Finanzierbar und durchsetzbar war "...And The Band Played On" nur weil Superstars wie Richard Gere (als schwuler, aidskranker Choreograph), Steve Martin (als Bruder eines Opfers) und Phil Collins (als Besitzer einer Schwulensauna) bereit waren kostenlose Cameoauftritte zu absolvieren, die damals in den 90igern nicht ohne berufliches Risiko waren. Der starke und bewegende, für 14 Emmys nominierte, Fernsehfilm gewann zahlreiche Auszeichnungen, und hat einen sehr bewegenden Schluss. Wer die 80iger nicht miterlebt hat, kann einiges lernen. Wer es hat, auch.

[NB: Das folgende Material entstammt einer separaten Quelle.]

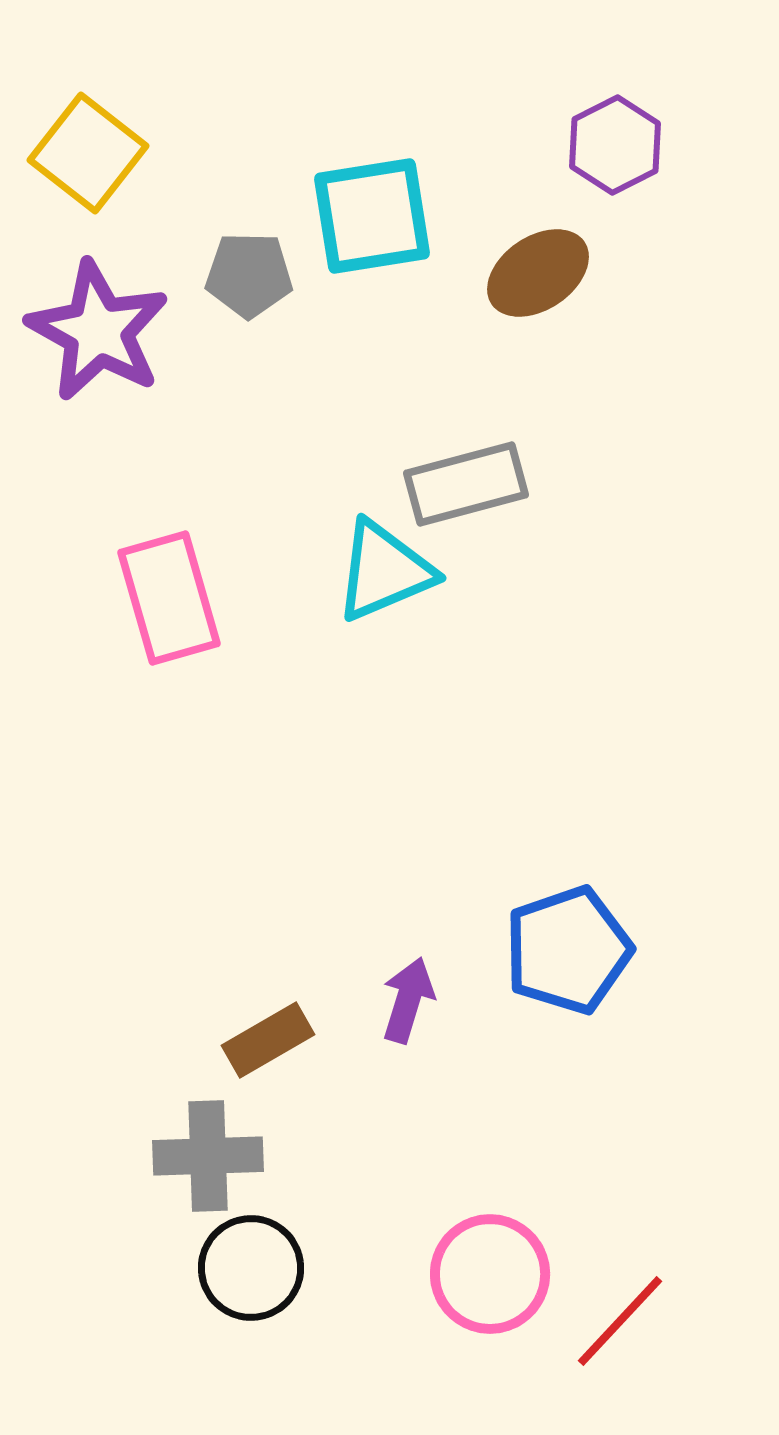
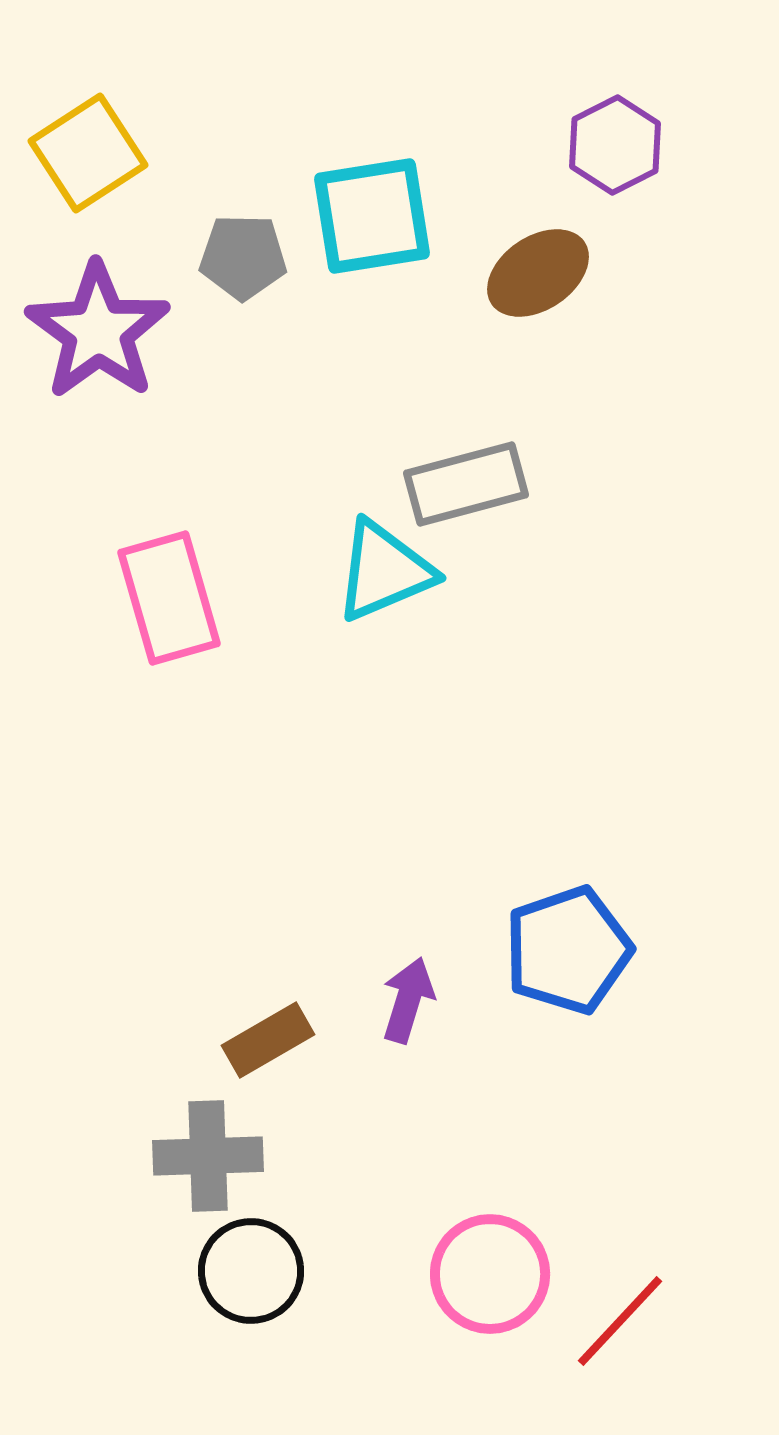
yellow square: rotated 19 degrees clockwise
gray pentagon: moved 6 px left, 18 px up
purple star: rotated 7 degrees clockwise
black circle: moved 3 px down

Einige Stellen sind unvergesslich. Etwa wenn Matthew Modine als der im Mittelpunkt stehende Epidemiologie Dr. Don Francis, einem Chef der Blutbanken auf die Bemerkung "Wegen ein paar toter Bluter geben wir doch nicht Millionen aus" das historisch belegte Zitat "Wie viele tote Bluter brauchen sie denn ?!!" entgegen schreit. Stattgefunden hatte der Wortwechsel auf einer Konferenz mit den US-Blutbanken die sich aus finanziellen Gründen weigerten den damals bereits recht gut wirkenden Bluttest anzuwenden, und stattdessen weiterhin wissentlich Transfusionen mit HIV-kontaminierten Blutkonserven zuließen.

Die Darsteller, allen voran Theaterschwergewicht Ian McKellen als Bill Kraus und Alan Alda als eiskalter, arroganter Medizinstar Dr. Robert Gallo und eben Modine sind hervorragend.
Einziger Minuspunkt: Die scharfe Regierungskritik des Buches, vor allem an Margaret Heckler, die durch extremes und vorsätzliches Fehlmanagement der Krise entscheidende persönliche Verantwortung dafür trägt, dass die im Fall prognostizierten Opferstatistiken heute eingetreten sind, musste aus Gründen der Verdichtung deutlich zurücktreten.


Fazit: Großartiger gespielter, halbdokumentarischer TV-Film auf Kino-Niveau über eine - frühere- Krise die bis heute nur teilweise bewältigt ist.